В городах же жители, стремясь произвести впечатление, встречали королеву со всевозможной пышностью. Главную улицу чистили до блеска, нищих и девиц легкого поведения либо изолировали, либо сурово предупреждали, чтобы на время визита королевы они убирались куда-нибудь подальше. Виселицы разбирали. Рабочие драили фронтоны жилых домов, церквей, учреждений; домохозяева убирали дворы и загоняли кур да гусей в клетки либо куда-нибудь на зады. Маляры красили рыночные ворота, звонари стояли наготове, чтобы приветствовать появление процессии мощными ударами колоколов. Плотники поспешно сбивали помосты для костюмированных представлений и приветственных речей, а школьники героически заучивали цветистые строки, написанные учителем по случаю визита государыни. И вот — столы ломятся от яств, музыканты настроили инструменты, самые почетные жители города собраны — появляется более или менее в назначенное время королева, и разом звучат фанфары, начинаются речи.

Однажды, это было в 1575 году, Елизавета остановилась в одном из городов по пути — в Ворчестере. Все было как обычно: при появлении королевы зазвучали фанфары, и навстречу ей, превращая убранные только накануне улицы в настоящее месиво, хлынула толпа возбужденных горожан. Шел дождь, но Елизавета не обращала на него ни малейшего внимания, ласково отвечая на приветствия и выказывая немалый интерес к протоколу встречи. Пока она смотрела на представление школьников, дождь превратился чуть ли не в бурю, но и тут королева не дрогнула, попросив всего лишь, чтобы ей принесли плащ и шляпу. Такое отношение к детям не осталось незамеченным, и горожане еще больше возлюбили свою повелительницу. Казалось, Елизавета не упускает ничего: ни довольно неуклюжих куплетов, сочиненных директором школы, ни красоты грушевого дерева, которое только нынешней ночью пересадили в честь прибытия королевы на рыночную площадь, ни затянувшейся речи оратора, некоего мистера Белла, чьи разглагольствования напоминали скорее не оду во здравие королевы, но едва прикрытую просьбу облегчить городу налоговое бремя.

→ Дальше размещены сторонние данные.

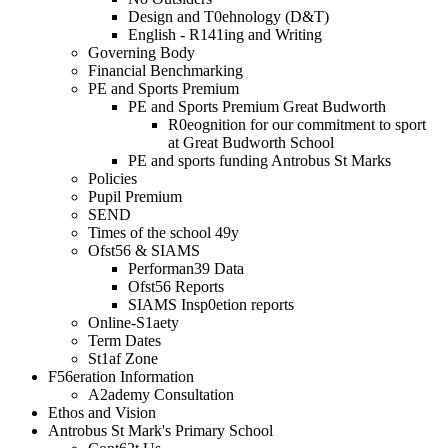
Design and T0ehnology (D&T)
English - R141ing and Writing
Governing Body
Financial Benchmarking
PE and Sports Premium
PE and Sports Premium Great Budworth
R0eognition for our commitment to sport
at Great Budworth School
PE and sports funding Antrobus St Marks
Policies
Pupil Premium
SEND
Times of the school 49y
Ofst56 & SIAMS
Performan39 Data
Ofst56 Reports
SIAMS Insp0etion reports
Online-S1aety
Term Dates
St1af Zone
F56eration Information
A2ademy Consultation
Ethos and Vision
Antrobus St Mark's Primary School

Ворчестер, торжественно вещал мистер Белл, всегда служил английским властителям могучим оплотом против угрозы с запада, из Уэльса; ему благоволили отец Елизаветы, «славнопамятный» король Генрих VIII, и ее брат, «принц, с которым связывали величайшие надежды», Эдуард VI (не отважившись на хвалу, покойную королеву Марию мистер Белл назвал всего лишь «дражайшей сестрой Вашего Величества»).

Увы, процветавшее некогда ткацкое дело, составляющее единственный источник городских доходов, ныне пришло в совершенный упадок. Раньше, и людям еще хорошо памятны эти времена, тут вовсю крутились триста восемьдесят ткацких станков, обеспечивая работой и куском хлеба восемь тысяч ткачей с семьями, а теперь количество это сократилось вдвое. Преуспеянию, продолжал сетовать мистер Белл, пришел конец, «красота города поблекла, дома рассыпаются на глазах». Потеряли работу пять тысяч ткачей, их семьи голодают. «Единственное, что осталось, — оратор драматически обвел рукой поливаемый струями дождя город, — так это развалины да памятники старины, также разрушающиеся».